Et plus ce corps est cristallisé, plus il va cristalliser le corps physique et l’énergie qui anime la vie dans le corps physique. C’est pour cela que l’on dit parfois que la cause de tous les problèmes se trouve dans la conscience. Et dans l’absolu si l’on décristalise toute la conscience qui nous habite, l’énergie va circuler librement et l’on s’en retrouvera libéré d’autant. D’où toutes les techniques qui existent en thérapie, psychothérapie, intégration karmique etc… pour se libérer de tous les nœuds existant.

En fait la plupart des techniques qui existent sont des moyens pour se libérer des cristallisations de la conscience, pour que l’énergie se remette à circuler correctement et que le corps retrouve une vie, un état que nous avons connu naturellement au moment de notre plus jeune âge. Bien entendu la conscience n’étant pas le seul aspect de soi, sa perfection fonctionnelle n’est pas suffisante pour entraîner une perfection des autres systèmes, mais elle contribuera à construire la perfection totale pour autant que nous puissions la mener à bien.

Lorsque le processus de la Lumière débute, on peut vivre ce développement comme un espace intérieur qui se rempli et qui se développe. Il peut y avoir une étoile Christique qui apparaît dans chaque foyer.
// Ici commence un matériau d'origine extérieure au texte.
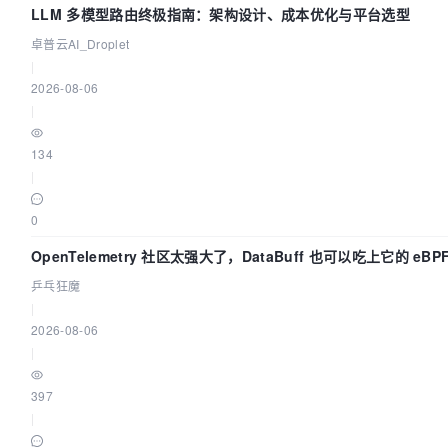
LLM 多模型路由终极指南：架构设计、成本优化与平台选型
卓普云AI_Droplet
|
2026-08-06
|
134
|
0
OpenTelemetry 社区太强大了，DataBuff 也可以吃上它的 eBP
乒乓狂魔
|
2026-08-06
|
397
|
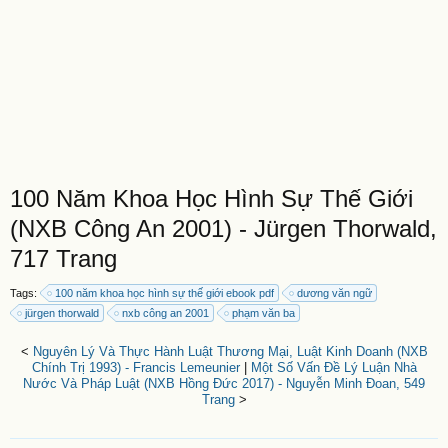
100 Năm Khoa Học Hình Sự Thế Giới
(NXB Công An 2001) - Jürgen Thorwald,
717 Trang
Tags:
100 năm khoa học hình sự thế giới ebook pdf
dương văn ngữ
jürgen thorwald
nxb công an 2001
phạm văn ba
<
Nguyên Lý Và Thực Hành Luật Thương Mại, Luật Kinh Doanh (NXB
Chính Trị 1993) - Francis Lemeunier
|
Một Số Vấn Đề Lý Luận Nhà
Nước Và Pháp Luật (NXB Hồng Đức 2017) - Nguyễn Minh Đoan, 549
Trang
>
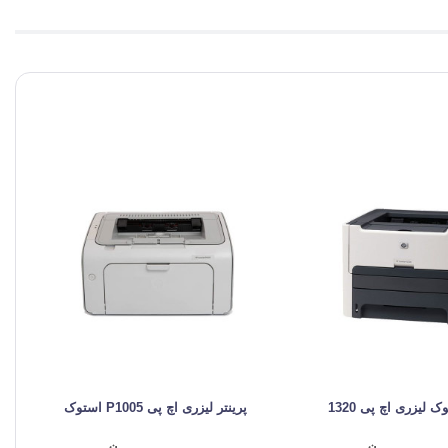
ک لیزری اچ پی 1320
پرینتر لیزری اچ پی P1005 استوک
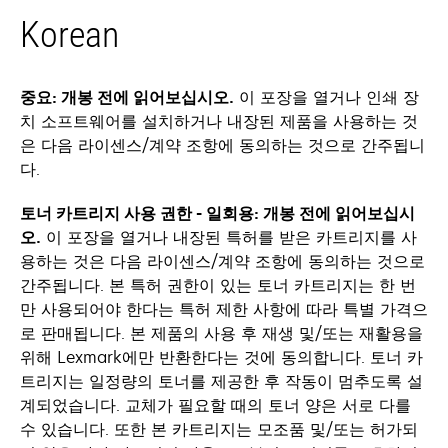
Korean
중요: 개봉 전에 읽어보십시오.
이 포장을 열거나 인쇄 장
치 소프트웨어를 설치하거나 내장된 제품을 사용하는 것
은 다음 라이센스/계약 조항에 동의하는 것으로 간주됩니
다.
토너 카트리지 사용 권한 - 일회용: 개봉 전에 읽어보십시
오.
이 포장을 열거나 내장된 특허를 받은 카트리지를 사
용하는 것은 다음 라이센스/계약 조항에 동의하는 것으로
간주됩니다. 본 특허 권한이 있는 토너 카트리지는 한 번
만 사용되어야 한다는 특허 제한 사항에 따라 특별 가격으
로 판매됩니다. 본 제품의 사용 후 재생 및/또는 재활용을
위해 Lexmark에만 반환한다는 것에 동의합니다. 토너 카
트리지는 일정량의 토너를 제공한 후 작동이 멈추도록 설
계되었습니다. 교체가 필요할 때의 토너 양은 서로 다를
수 있습니다. 또한 본 카트리지는 모조품 및/또는 허가되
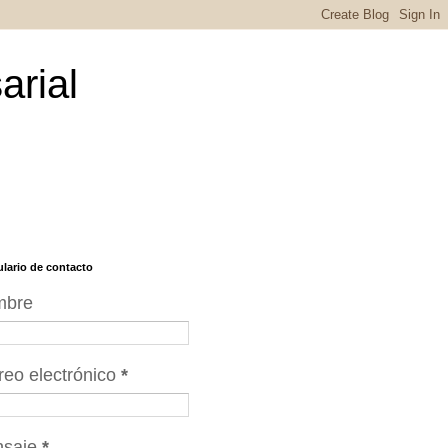
arial
lario de contacto
mbre
reo electrónico
*
nsaje
*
L’étoile Christique est un rayonnement de lumière divine qui part d’un point précis et d’où l’on observe des rayons de lumière divergeant pouvant prendre diverses formes.

Souvent cela prend l’aspect d’une simple croix, comme quatre rayons qui partent d’un centre. D’autres fois cela forme une étoile en trois dimensions, Et parfois encore cela peut prendre un aspect plus complexe. Ainsi les étoiles Christiques sont de toutes sortes et peuvent prendre différentes formes. Et l’on peut sentir autour d’elle tout un espace de développement, de phénomènes, de sensations, de perceptions, existant sur une autre dimension.